Give only the number of lines in the records below that contain the word "Startups".

________________

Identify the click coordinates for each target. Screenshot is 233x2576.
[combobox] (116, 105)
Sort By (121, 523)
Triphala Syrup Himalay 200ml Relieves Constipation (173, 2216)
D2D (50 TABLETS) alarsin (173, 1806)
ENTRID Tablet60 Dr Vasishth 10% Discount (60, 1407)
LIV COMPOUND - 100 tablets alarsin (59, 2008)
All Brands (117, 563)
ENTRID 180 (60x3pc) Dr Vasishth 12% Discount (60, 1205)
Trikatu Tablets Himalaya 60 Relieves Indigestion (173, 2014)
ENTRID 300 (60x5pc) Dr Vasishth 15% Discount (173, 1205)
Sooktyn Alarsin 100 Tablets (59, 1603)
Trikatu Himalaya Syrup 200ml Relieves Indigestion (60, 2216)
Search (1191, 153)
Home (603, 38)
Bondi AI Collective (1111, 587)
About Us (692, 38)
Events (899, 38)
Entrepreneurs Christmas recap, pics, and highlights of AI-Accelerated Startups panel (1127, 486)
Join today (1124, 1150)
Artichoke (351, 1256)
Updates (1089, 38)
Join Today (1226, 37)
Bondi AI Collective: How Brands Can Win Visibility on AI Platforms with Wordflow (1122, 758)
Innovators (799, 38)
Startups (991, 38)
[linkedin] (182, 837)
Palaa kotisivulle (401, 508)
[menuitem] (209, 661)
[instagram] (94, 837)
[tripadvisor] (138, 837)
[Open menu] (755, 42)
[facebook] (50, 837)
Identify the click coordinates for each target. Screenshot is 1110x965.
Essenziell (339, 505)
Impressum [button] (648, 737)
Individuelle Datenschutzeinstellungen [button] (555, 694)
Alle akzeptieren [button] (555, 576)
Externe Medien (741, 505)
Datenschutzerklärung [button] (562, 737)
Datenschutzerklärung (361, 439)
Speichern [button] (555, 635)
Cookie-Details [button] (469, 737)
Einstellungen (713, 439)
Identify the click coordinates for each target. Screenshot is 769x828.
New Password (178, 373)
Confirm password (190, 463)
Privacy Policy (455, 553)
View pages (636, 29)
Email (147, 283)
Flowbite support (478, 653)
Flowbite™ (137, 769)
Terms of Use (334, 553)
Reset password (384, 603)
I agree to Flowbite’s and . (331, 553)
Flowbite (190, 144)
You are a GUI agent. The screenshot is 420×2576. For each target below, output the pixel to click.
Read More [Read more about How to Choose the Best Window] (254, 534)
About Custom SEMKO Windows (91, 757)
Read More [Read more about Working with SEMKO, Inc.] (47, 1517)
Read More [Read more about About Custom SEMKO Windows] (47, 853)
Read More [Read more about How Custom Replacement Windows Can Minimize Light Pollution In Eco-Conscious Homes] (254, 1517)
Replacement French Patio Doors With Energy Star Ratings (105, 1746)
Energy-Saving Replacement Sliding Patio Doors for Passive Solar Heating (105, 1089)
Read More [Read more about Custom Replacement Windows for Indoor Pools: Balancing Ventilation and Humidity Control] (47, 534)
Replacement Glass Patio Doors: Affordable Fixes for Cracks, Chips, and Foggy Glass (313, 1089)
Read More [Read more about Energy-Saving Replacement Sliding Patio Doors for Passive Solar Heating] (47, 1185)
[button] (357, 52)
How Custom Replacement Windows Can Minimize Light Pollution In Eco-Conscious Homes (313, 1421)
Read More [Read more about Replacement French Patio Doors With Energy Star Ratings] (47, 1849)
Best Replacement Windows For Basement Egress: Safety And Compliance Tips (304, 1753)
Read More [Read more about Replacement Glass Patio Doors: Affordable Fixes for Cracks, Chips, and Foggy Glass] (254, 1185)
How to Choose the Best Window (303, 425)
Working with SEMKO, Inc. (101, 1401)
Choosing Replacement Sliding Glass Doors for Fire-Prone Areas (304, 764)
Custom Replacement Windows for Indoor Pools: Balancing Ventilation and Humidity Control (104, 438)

________________

* [Result below]: 2